Timing is critical. Unlike many previous incentive studies, the GE trial paid out the incentive over a full year, requiring participants to modify their behavior over a relatively long period of time, during which the necessary restraint presumably became routine rather than goal-oriented. Studies with quick payouts for short-term accomplishments have tended to show high rates of recidivism in the period following the payout. However, this study did reduce procrastination by only making employees eligible for the largest incentive—$400—if they quit smoking in the first six months following enrollment in the study.
Incentives aren’t sufficient on their own to tackle a problem like smoking. The pessimist’s view of a 15 percent success rate is that it's really an 85 percent failure rate. Further research is needed to determine if more finely tuned incentives—possibly paid out over an even longer period of time—coupled with cultural changes and specific medical and/or other interventions could ultimately lead to even higher quit rates.

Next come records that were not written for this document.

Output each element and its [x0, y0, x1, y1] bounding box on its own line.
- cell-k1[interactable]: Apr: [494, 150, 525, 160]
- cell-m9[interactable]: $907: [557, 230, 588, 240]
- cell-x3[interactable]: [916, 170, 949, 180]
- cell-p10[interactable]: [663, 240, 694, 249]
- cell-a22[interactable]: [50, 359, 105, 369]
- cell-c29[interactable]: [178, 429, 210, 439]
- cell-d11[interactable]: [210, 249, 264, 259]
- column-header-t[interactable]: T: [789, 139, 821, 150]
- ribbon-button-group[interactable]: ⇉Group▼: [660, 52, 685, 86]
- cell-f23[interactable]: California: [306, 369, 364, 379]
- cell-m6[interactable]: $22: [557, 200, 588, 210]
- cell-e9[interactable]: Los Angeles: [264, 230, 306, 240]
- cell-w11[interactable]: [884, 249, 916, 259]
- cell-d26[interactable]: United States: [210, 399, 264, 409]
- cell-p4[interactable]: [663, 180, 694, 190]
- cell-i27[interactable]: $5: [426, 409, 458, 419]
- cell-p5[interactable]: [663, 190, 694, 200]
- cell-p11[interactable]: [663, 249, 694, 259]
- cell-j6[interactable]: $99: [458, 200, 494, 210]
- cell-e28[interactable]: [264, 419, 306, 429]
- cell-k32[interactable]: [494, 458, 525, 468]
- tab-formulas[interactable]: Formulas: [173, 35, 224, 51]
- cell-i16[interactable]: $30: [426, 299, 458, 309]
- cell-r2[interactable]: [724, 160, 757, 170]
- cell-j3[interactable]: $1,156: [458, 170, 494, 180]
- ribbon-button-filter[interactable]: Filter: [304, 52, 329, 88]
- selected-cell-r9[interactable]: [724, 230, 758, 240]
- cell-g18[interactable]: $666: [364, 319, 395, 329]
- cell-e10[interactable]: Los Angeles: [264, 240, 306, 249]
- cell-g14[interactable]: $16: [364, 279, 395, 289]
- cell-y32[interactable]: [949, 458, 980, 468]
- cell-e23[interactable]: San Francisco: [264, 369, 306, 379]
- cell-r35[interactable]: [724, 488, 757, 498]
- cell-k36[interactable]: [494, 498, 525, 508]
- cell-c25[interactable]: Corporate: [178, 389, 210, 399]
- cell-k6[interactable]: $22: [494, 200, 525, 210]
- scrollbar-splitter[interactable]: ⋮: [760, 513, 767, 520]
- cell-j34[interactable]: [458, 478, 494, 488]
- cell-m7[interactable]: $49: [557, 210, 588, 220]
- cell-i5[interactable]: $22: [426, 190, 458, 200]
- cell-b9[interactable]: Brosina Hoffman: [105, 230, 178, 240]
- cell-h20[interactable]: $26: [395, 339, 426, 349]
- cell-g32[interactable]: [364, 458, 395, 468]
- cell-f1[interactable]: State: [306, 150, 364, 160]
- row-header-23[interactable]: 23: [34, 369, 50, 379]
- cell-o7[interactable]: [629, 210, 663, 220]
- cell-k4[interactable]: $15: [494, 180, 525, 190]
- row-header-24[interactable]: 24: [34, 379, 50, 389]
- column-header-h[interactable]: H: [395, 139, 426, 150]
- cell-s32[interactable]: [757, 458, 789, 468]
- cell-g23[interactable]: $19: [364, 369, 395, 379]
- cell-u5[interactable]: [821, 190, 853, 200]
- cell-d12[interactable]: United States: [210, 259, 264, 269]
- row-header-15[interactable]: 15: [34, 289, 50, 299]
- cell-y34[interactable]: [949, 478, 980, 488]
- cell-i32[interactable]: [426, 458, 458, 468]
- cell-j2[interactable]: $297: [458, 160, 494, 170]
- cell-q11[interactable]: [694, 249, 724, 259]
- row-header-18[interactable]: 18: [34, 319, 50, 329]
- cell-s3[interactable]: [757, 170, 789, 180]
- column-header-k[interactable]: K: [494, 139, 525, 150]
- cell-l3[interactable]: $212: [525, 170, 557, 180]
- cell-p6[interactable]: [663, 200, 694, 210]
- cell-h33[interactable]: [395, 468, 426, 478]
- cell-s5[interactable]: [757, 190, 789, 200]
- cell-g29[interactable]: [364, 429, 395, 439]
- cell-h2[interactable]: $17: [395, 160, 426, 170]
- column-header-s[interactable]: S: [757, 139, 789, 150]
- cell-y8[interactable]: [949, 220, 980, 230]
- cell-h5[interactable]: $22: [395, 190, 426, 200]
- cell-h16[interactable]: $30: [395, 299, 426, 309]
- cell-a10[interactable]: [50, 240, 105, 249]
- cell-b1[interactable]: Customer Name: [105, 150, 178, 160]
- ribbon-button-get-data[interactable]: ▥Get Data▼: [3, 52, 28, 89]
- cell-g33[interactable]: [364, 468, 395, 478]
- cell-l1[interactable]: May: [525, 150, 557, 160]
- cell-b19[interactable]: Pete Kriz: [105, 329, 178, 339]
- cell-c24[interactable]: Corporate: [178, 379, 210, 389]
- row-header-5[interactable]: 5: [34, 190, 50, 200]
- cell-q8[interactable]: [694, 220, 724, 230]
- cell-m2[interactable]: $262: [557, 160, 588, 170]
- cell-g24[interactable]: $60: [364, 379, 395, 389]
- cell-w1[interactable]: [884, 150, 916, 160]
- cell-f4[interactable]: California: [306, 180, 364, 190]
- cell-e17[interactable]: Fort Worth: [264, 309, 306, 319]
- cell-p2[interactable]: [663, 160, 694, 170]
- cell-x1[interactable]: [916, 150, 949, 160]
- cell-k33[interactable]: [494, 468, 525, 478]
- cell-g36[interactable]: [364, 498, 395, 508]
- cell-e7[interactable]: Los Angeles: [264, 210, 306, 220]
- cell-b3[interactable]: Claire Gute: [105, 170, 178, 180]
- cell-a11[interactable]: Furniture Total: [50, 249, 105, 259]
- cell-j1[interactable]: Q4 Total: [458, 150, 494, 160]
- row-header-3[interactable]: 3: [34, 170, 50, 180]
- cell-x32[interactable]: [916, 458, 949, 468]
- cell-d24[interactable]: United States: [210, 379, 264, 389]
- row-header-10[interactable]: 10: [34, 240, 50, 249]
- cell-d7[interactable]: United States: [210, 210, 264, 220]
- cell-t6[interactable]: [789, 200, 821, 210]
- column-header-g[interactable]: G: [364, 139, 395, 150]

1 Cigarette Smoking Among Adults – U.S., 2000, Morbidity and Mortality Weekly Report, Centers for Disease Control and Prevention, April 12, 2002 51:642–5.
2 Annual Smoking-Attributable Mortality, Years of Potential Life Lost, and Productivity Losses – U.S., 1997–2001, Morbidity and Mortality Weekly Report, Centers for Disease Control and Prevention, 2005 54:625–8.
3 Gallup poll, July 25, 2007.
4 Zhu et al., "Smoking Cessation with and Without Assistance: A Population-Based Analysis," American Journal of Prevention, 2000 18:305–11.